He also loves to attend other people's funerals, but Maude loves life. Seventy-nine-year-old Maude, she does her own way, does not live under the rules of the world, has no license plate and no car, but always drives away other people's cars. She sees a tree that is about to wither on the side of the road, and she wants to replant her in the forest. inside. The most beautiful scene in the movie is when Maude asks Harold what kind of flower he wants to be transformed into. When Harold chooses a flower with embarrassment because he thinks every flower is imaginary, Maude explains that they are different in height and weight, pointing to one flower and saying I feel that much of the world's sorrow, comes from people who are this, yet allow themselves to be treated as that. The camera then zooms out to see a vast cemetery where they are, the oil-green hillsides are all the same White grave.
On the day that Harold and Maude celebrated their 80th birthday, they realized that she was going to die on that day. Excited, Harold immediately rushed her to the hospital, but couldn't save her. The last scene of the movie is a car that falls from a cliff into the sea, but Harold is still standing on the grass-covered cliff, happily playing the Yueqin that Maude had taught him.
After reading it, I wondered whether Harold really fell in love with Maude, or just because he was the only one who truly treated him and became the mentor of his life enlightenment? As I watched it, I kept thinking about whether the writer first thought of the love match between a 20-year-old boy and a 79-year-old woman when he first set the character story, or was it just an old man who was about to end his life and taught him to live in nothingness. The story of a world-weary youth embracing life, and only later did he conceive of adding a love element to such a pair of extreme personalities and attitudes but mirror images of each other? I am more willing to believe that in such an excellent story and wonderful plot of the movie, the love between the two of them is just a finishing touch. It is really a cult classic to simplify this movie that discusses the philosophy of life and criticizes modern society into a cult classic of 20 men and 80 women. So unfair to it.

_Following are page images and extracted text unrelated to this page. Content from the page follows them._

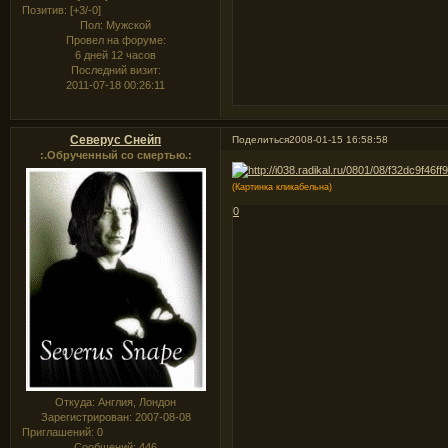
Позитив:
[+3/-0]
Пол:
Мужской
Провел на форуме:
6 дней 12 часов
Последний визит:
2011-07-18 00:26:11
Северус Снейп
Поделиться
2008-01-15 16:58:58
:.Обрученный со смертью.:
(Картинка кликабельна)
0
Откуда:
Англия, Лондон
Зарегистрирован
: 2007-08-08
Приглашений:
0
Сообщений:
446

I can't hide it, in fact, I'm looking at Harold, whose face is dead gray, and whose eyes are sometimes empty and sometimes gloomy, and also the face of Maude, who is full of wrinkles, but is still powdered and alive, but you How can we not face up to their candid feelings? Even if I am so traditional that I frown when I see Maude breaking the law, how can I not agree that she needs to experience and have a critical spirit?